### [DATASET EXTRACT]
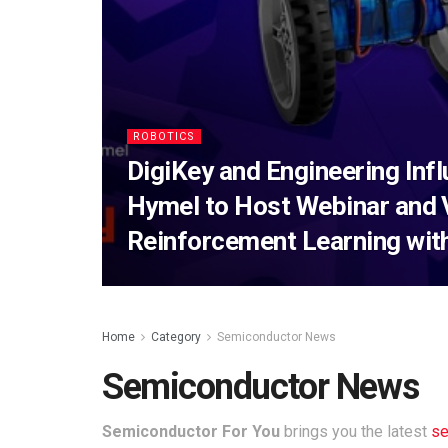
ROBOTICS
DigiKey and Engineering Inf
Hymel to Host Webinar and 
Reinforcement Learning wit
Home
Category
Semiconductor News
Semiconductor News
Semiconductor For You
brings you the latest
se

### [WHAT YOU ARE ASKED TO DO]
Write out the entries above verbatim, without pictures.

### [SOLUTION FOR THIS PROBLEM]
ROBOTICS
DigiKey and Engineering Inf
Hymel to Host Webinar and 
Reinforcement Learning wit
Home
Category
Semiconductor News
Semiconductor News
Semiconductor For You
brings you the latest
se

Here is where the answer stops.